Listed entries ::

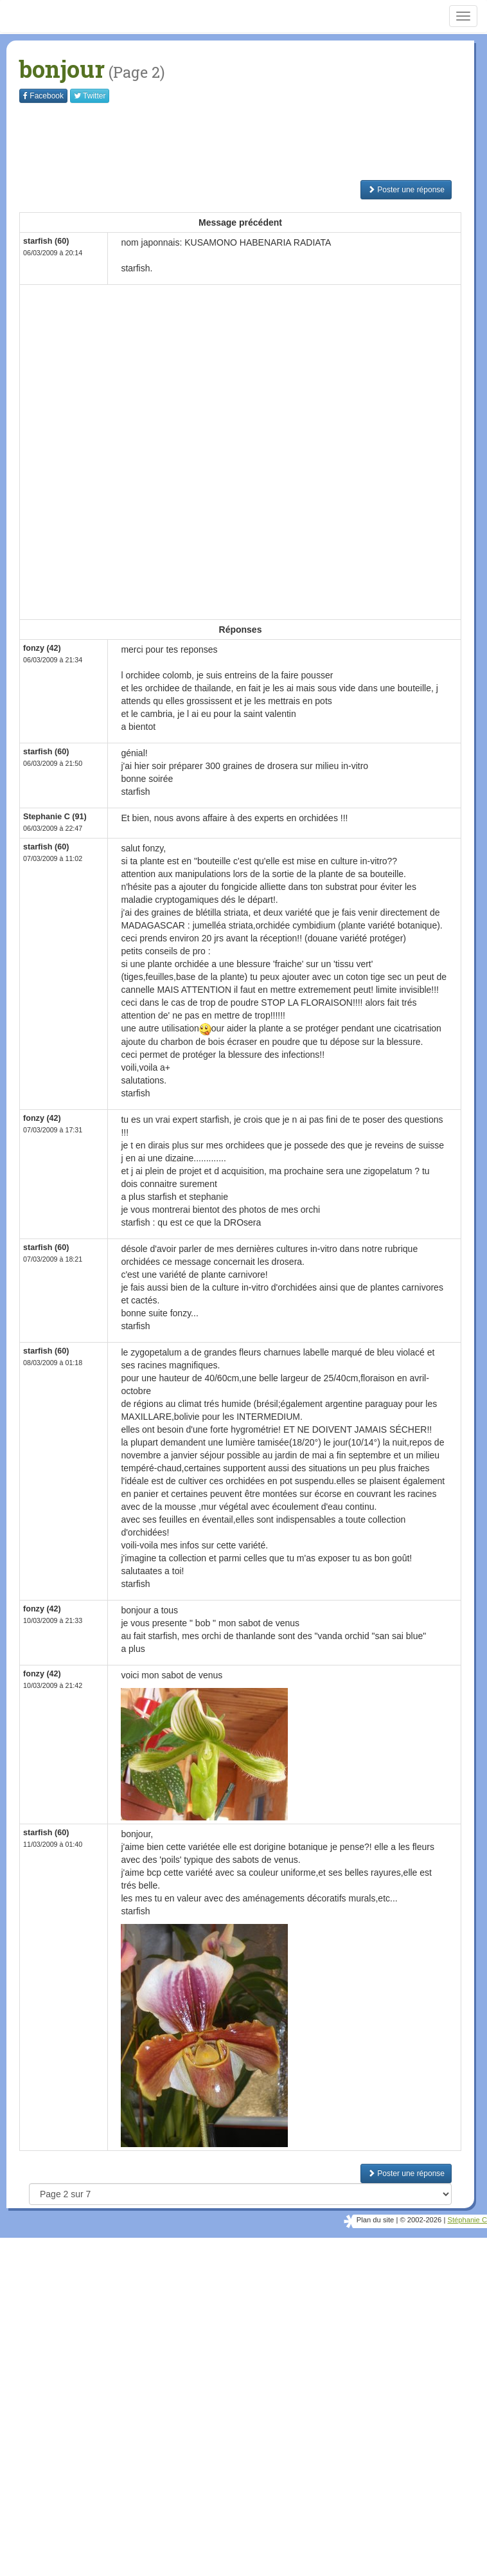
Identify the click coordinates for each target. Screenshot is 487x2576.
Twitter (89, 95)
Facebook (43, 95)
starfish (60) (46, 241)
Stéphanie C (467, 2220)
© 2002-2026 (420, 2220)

What you will do :: Leaving the pictures out, set down all of the data again exactly.

Task output ::
Identify the click coordinates for each target. Screenshot is 487x2576.
Twitter (89, 95)
Facebook (43, 95)
starfish (60) (46, 241)
Stéphanie C (467, 2220)
© 2002-2026 (420, 2220)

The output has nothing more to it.